Updated: Sep 23, 2020


I put an offer in on a home last week which was accepted today. If all goes well, I'll be the owner of a very small property in the UK, in the coming months. I also gave instructions to sell my beautiful little home in Joburg recently which has made me feel quite sad. Like I’ve left my life behind. Become a different person. Lost a piece of my identity. Despite being terribly excited, I feel confused. Lost. Deracinated.  


Accepting that I’ve moved to a new country – two and a half years into my adventures in the land of 'pints up the pub' – is sobering. I will always be an outsider. Should I stay for another five years, or for eternity, as long as I live here I will always be 'not from here'. I will never just fit in. Though I look like I could be from here, I have a different accent, different life experiences and a different perspective. I’m new to the tasty delights of clotted cream, Yorkshire puddings and Viennese swirls. I’m still learning some of the road signs, how to be assertive without sounding rude, and that it’s important to choose my words carefully when mentioning a night in watching Netflix.   

I was seven when Sting first sang "I'm an alien, I’m a legal alien, I’m an Englishman in New York." I used to imagine him wandering around Manhattan in alien fancy dress. You know, like in a green onesie with giant almond-shaped black eyes over his face. The song made absolutely no sense to me then. But it makes all the sense now. I’m an alien too. And sometimes I feel as though I might as well be wondering around in awkward fancy dress. When people ask me where I’m from, I have no idea how to answer the question. Do they mean where I live now? Where I grew up? Or which country I’m originally from? Or are they asking me something more meaningful - like where do I think I belong? Though innocent, it’s a loaded question. And I get it a lot.


In some ways it’s great being the outlier – I’m automatically interesting. There's an instant talking point – which means I can have lovely conversations with strangers about things other than the weather. But sometimes I deeply miss speaking my own language. Because not all English is, well, English. Mine is blended with a mixture of about four other languages. It’s filled with ‘howzit’ 'now now' 'just now' ‘lekker’ ‘just nje’ and the odd ‘angazi’ when I don’t know what the hell is going on. When I see something heart-warming, I'm tempted to sigh 'oulik' (drawing out the hard 'k'). But in my current home I need to edit my words, and occasionally my pronunciation, to ensure that I’m speaking English English. To ensure I'm being understood. Because that's the point of communication.

Here I don't blend languages and I don’t blend in. I get mistaken as Australian, Kiwi and, surprising frequently, as American. Every now and then a tourist thinks I’m local, but it’s usually very short lived. Every now and then, I get the right nationality first time and I feel a rush of pride and warmth that I sound like where I’m from. Every now and then. This is usually followed by “how do you manage living with this weather?”  

Sometimes I just want to fit, like a snug pair of slippers. I want to speak my English and be understood. Visit the bar where everyone knows my name.
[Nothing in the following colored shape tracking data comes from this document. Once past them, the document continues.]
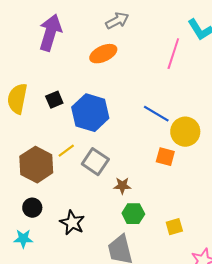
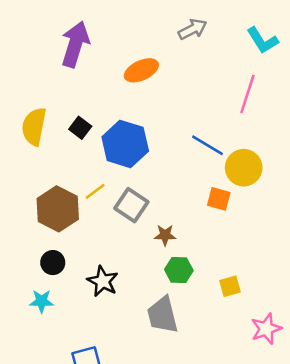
gray arrow: (117, 21) -> (193, 29), moved
pink line: (173, 54) -> (247, 94), moved
black square: (54, 100) -> (80, 128), turned -30

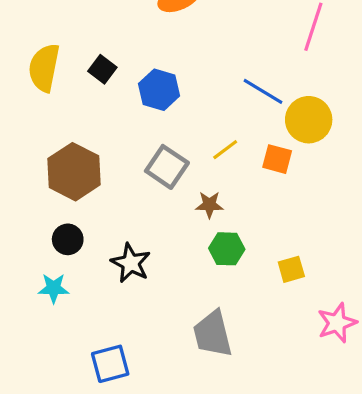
blue hexagon: (125, 144) -> (159, 90), size x0.7
yellow line: (95, 191) -> (225, 150), moved
gray trapezoid: (163, 315) -> (213, 334), moved

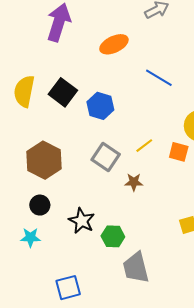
black square: (102, 69) -> (63, 92), size x1.5
blue line: (263, 91) -> (159, 78), moved
green hexagon: (227, 249) -> (113, 236), moved

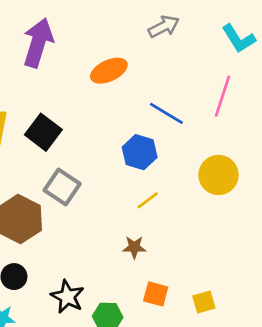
blue hexagon: (100, 106) -> (140, 152), moved
orange square: (179, 152) -> (156, 294), moved
gray square: (106, 157) -> (62, 187), moved

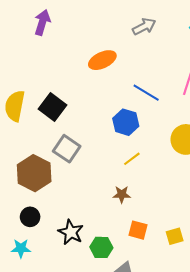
purple arrow: (38, 43) -> (42, 22), moved, size x0.7

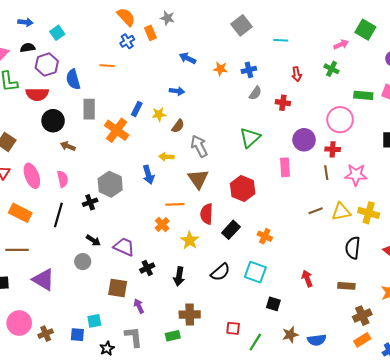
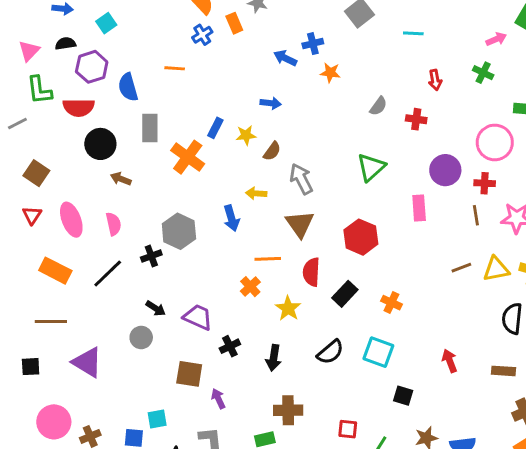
blue cross: (249, 70) -> (313, 44), moved
black line: (58, 215) -> (108, 273), turned 30

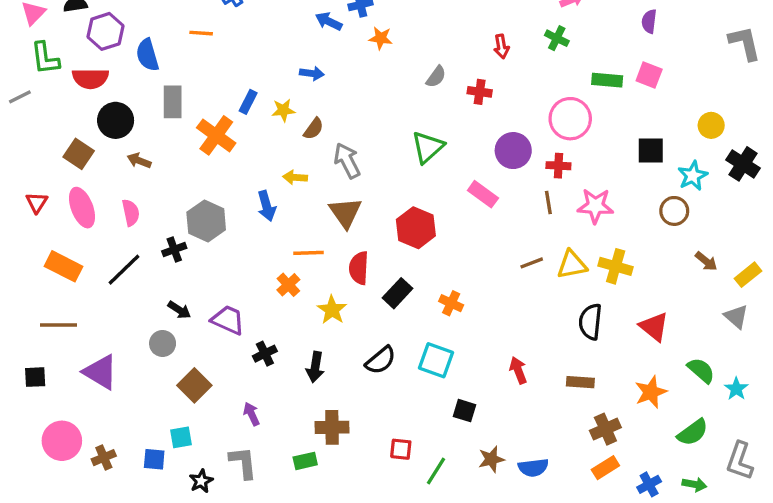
brown square: (36, 173) -> (79, 154), moved
pink rectangle: (419, 208) -> (483, 194), turned -50
brown square: (189, 374) -> (194, 385), moved, turned 36

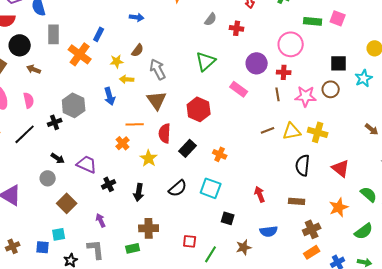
yellow star: (283, 110) -> (117, 61), moved
brown circle: (674, 211) -> (331, 89), moved
blue semicircle: (533, 468) -> (269, 231), moved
Bump into people I was in crèche with and laugh about how chubby we are now. Instead, I’m explaining how there's more to life than sunshine and beautiful mountains. That first world lessons are worth leaving the opportunities and quirks of developing world experiences (for now). That I miss my family and friends more than I can make sense of. It also means I get asked if I know Bob from Nigeria, or Mark who's Australian but lives in Cape Town. Or if my home was a war zone, and that’s why I left. (For the record: South Africa is not a war zone).
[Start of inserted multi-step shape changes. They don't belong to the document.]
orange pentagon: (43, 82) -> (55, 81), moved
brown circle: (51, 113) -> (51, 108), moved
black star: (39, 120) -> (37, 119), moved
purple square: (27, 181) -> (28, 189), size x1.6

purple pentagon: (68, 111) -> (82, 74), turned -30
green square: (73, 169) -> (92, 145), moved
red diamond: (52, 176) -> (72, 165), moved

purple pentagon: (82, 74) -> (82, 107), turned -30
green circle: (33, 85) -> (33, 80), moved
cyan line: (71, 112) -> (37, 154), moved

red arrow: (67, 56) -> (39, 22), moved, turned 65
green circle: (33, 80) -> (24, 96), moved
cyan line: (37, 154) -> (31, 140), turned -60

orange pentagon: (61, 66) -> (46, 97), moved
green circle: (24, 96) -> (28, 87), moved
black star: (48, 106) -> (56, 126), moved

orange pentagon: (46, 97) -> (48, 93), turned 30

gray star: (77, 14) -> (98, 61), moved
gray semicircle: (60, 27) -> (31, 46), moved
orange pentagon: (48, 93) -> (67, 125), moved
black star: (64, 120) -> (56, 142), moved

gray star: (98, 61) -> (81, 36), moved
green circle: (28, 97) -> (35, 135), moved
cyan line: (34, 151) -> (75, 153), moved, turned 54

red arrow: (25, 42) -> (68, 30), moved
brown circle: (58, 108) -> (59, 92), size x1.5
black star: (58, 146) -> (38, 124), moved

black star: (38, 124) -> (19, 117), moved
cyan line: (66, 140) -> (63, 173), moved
At parties or on first dates when people talk about the craziest thing they've ever experienced. Theirs are tattoos in Thailand that are meant to be meaningful but actually spell out expletives. Self-inflicted, mild brain-damage in Amsterdam. A year of adventures in Australia. Mine are surviving five guns pointed to my head during an armed robbery. Smuggling R100 (about £5) in my sock into a men’s prison to save an inmate’s life. Being in an interracial relationship in post-apartheid South Africa. I'll always be the stand-out one. The person who shares a truth that few people believe is real. I've been through many things that could have killed me. I've been broken. I've been healed. I've been outright defeated. I've survived - sometimes only just. Here I am. Proud of who I am. And yet I'm still just a simple alien learning to live and speak English English.